OAK HARBOR, OHIO Nuclear plant inspection shows continued operator errors



The plant has been shut down almost two years because of extensive corrosion.
OAK HARBOR, Ohio (AP) -- A two-week inspection of operations at the shuttered Davis-Besse nuclear plant revealed numerous operator errors, and government inspectors don't think the plant is ready to restart, the Nuclear Regulatory Commission said Friday.
None of the errors presented a safety risk but showed plant operators didn't consistently follow correct procedures, said Rick Skokowski, who is in charge of the NRC's team overseeing the plant's restart. The NRC completed its inspection Friday and announced the results at a meeting.
Skokowski said a lot of the problems inspectors found were the same as those found during a September review. He said the changes made to correct the problems didn't work.
"The consistency wasn't there," Skokowski said.
The plant along Lake Erie has been shut down for almost two years because of extensive corrosion found on the reactor vessel. The NRC would not say Friday when it would allow the plant to reopen. The plant's owner, Akron-based FirstEnergy Corp., had hoped to restart the plant by the end of the year.
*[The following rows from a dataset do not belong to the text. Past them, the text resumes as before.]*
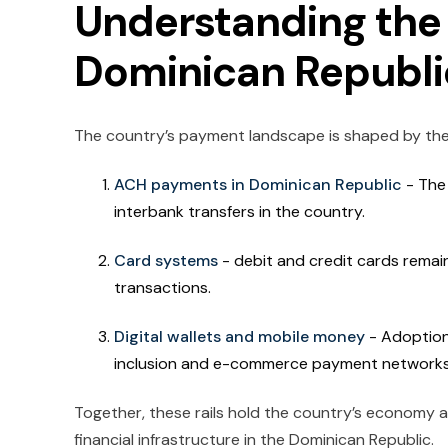
Understanding the 
Dominican Republi
The country’s payment landscape is shaped by the
ACH payments in Dominican Republic
- The
interbank transfers in the country.
Card systems
- debit and credit cards remai
transactions.
Digital wallets and mobile money
- Adoption 
inclusion and e-commerce payment network
Together, these rails hold the country’s economy
financial infrastructure in the Dominican Republic.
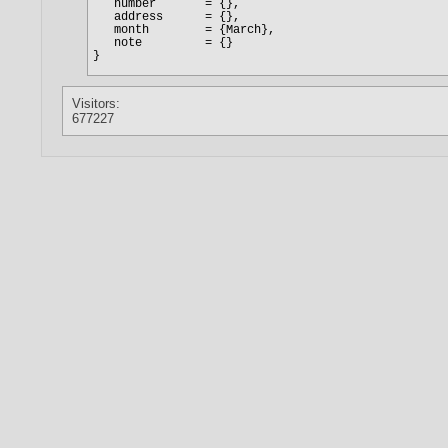
Visitors:
677227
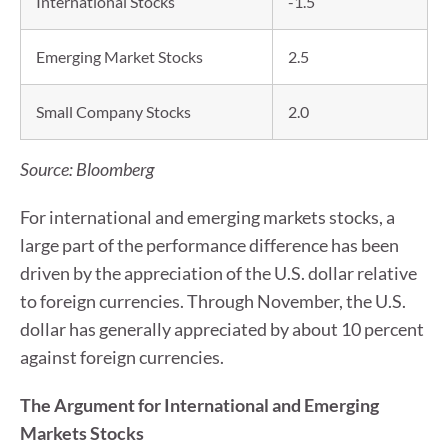
International Stocks
-1.5
Emerging Market Stocks
2.5
Small Company Stocks
2.0
Source: Bloomberg
For international and emerging markets stocks, a
large part of the performance difference has been
driven by the appreciation of the U.S. dollar relative
to foreign currencies. Through November, the U.S.
dollar has generally appreciated by about 10 percent
against foreign currencies.
The Argument for International and Emerging
Markets Stocks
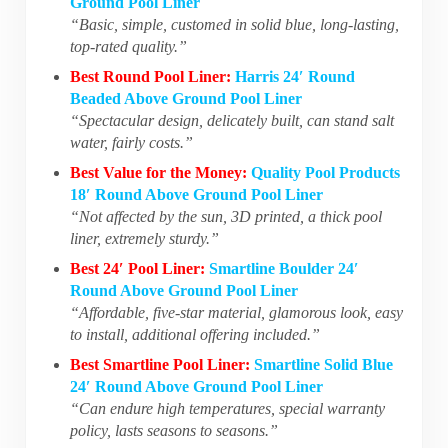
Ground Pool Liner
“Basic, simple, customed in solid blue, long-lasting,
top-rated quality.”
Best Round Pool Liner:
Harris 24′ Round
Beaded Above Ground Pool Liner
“Spectacular design, delicately built, can stand salt
water, fairly costs.”
Best Value for the Money:
Quality Pool Products
18′ Round Above Ground Pool Liner
“Not affected by the sun, 3D printed, a thick pool
liner, extremely sturdy.”
Best 24′ Pool Liner:
Smartline Boulder 24′
Round Above Ground Pool Liner
“Affordable, five-star material, glamorous look, easy
to install, additional offering included.”
Best Smartline Pool Liner:
Smartline Solid Blue
24′ Round Above Ground Pool Liner
“Can endure high temperatures, special warranty
policy, lasts seasons to seasons.”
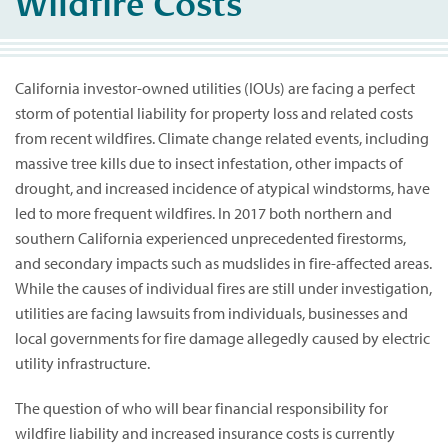
Wildfire Costs
California investor-owned utilities (IOUs) are facing a perfect
storm of potential liability for property loss and related costs
from recent wildfires. Climate change related events, including
massive tree kills due to insect infestation, other impacts of
drought, and increased incidence of atypical windstorms, have
led to more frequent wildfires. In 2017 both northern and
southern California experienced unprecedented firestorms,
and secondary impacts such as mudslides in fire-affected areas.
While the causes of individual fires are still under investigation,
utilities are facing lawsuits from individuals, businesses and
local governments for fire damage allegedly caused by electric
utility infrastructure.
The question of who will bear financial responsibility for
wildfire liability and increased insurance costs is currently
FirstEnergy officials said they will review the problems found by the inspection team and begin making changes to improve worker performance.
The company still hopes to restart the plant soon and does not consider the problems to be major, spokesman Todd Schneider said.
Poor performance
Lew Myers, chief operating officer of FirstEnergy's Nuclear Division, said the company was not happy with the results of the inspection.
"We're not satisfied with this performance," he said. "We're going to hold people accountable."
A second inspection team that evaluated safety attitudes among workers at the plant said they found significant improvement, but a recent survey showed a decline in a number of areas.
"The team does not have reasonable assurance in the quality and consistency of future" performance by the company, Geoff Wright, leader of that inspection group, said in a report.
The plant has been shut down since February 2002 when it was taken off-line for maintenance. A month later a leak was discovered that had allowed boric acid to eat nearly through the 6-inch-thick steel cap covering the plant's reactor vessel.
It was the most extensive corrosion ever at a U.S. nuclear reactor.